The emergency meeting was preceded by talks last Friday with Prime Minister Portia Simpson Miller, Tourism Minister Aloun Assamba and other top tourism officials, at which the concerns were raised.
Peterkin said the emergency meeting would be used to brief JHTA members on the outcome of those discussions.
In the interview, Peterkin joined the Caribbean Hotel Association (CHA) in lambasting Caribbean governments for not mounting a strong lobby against the US Homeland Department’s Western Hemisphere Initiative which gave cruise shipping companies an advantage over land-based hotels.
Americans as of January next year must have a passport to re-enter the US, if they travelled to the Caribbean, Canada, Mexico and Bermuda by air. If they travelled by Cruise ships, they have up till 2009 to get passports..
The CHA argued that the Caribbean lost out because of the far less aggressive and sustained lobbying effort by the Caribbean Governments than that of the Cruise sector.

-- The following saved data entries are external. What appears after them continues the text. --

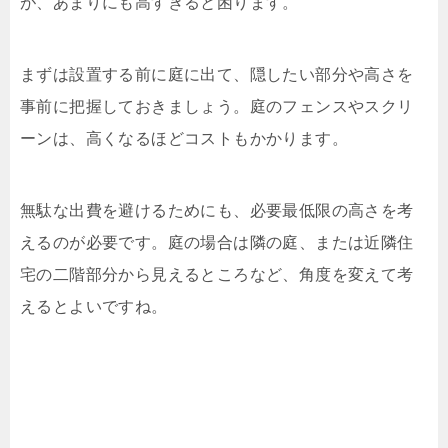
が、あまりにも高すぎると困ります。
まずは設置する前に庭に出て、隠したい部分や高さを
事前に把握しておきましょう。庭のフェンスやスクリ
ーンは、高くなるほどコストもかかります。
無駄な出費を避けるためにも、必要最低限の高さを考
えるのが必要です。庭の場合は隣の庭、または近隣住
宅の二階部分から見えるところなど、角度を変えて考
えるとよいですね。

“This decision by the US Congress,” Peterkin added, “has handed the cruise sector a two-year advantage over the Caribbean Hotel sector. For the potential US visitor without a passport, it is a straightforward dollars and cents decision. An adult passport cost US$97 and a child’s US$85, which means a family of four without a passport would now have to spend nearly US$400 additional to their vacation price to come to Jamaica.”
According to Peterkin, the JHTA members were gravely concerned about the projected 30 per cent fallout expected when the US Passport decree becomes a reality early next year.
“A 30 per cent fallout would have horrendous effects on the sector. With all the hotel rooms being built, we have to have a 15 per cent yearly increase to maintain the same level of business,” Peterkin said. “Hotels would have to close and some would have to cut rates to attract business, meaning massive lay-offs. It would have a devastating effect on the economy.”
He said some JHTA members believed that the playing field should be levelled by imposing the passport requirement for all air and sea visitors to Jamaica’s shores.
“This of course, would put us back in the position we were before the latest ruling by the US Congress, but could sour relations with the cruise sector and even create divisions among the Caricom grouping, even among those who stand to gain from this action!” Peterkin suggested.
But the JHTA president remained optimistic that it was not too late for action and urged the regional governments to pull out all the stops.
“We ask the prime minister in charge of Caricom matters to make a last ditch appeal to the US President or Secretary of State,” he said.